▶ **Source records**

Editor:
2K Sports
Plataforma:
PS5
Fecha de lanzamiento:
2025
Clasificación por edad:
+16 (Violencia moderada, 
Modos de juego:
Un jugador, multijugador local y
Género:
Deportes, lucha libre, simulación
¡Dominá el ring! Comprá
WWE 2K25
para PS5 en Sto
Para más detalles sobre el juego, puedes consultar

▶ **Problem to work on**
Return a copy of each line in the entries that contains "juego".

▶ **Final answer**
Modos de juego:
Para más detalles sobre el juego, puedes consultar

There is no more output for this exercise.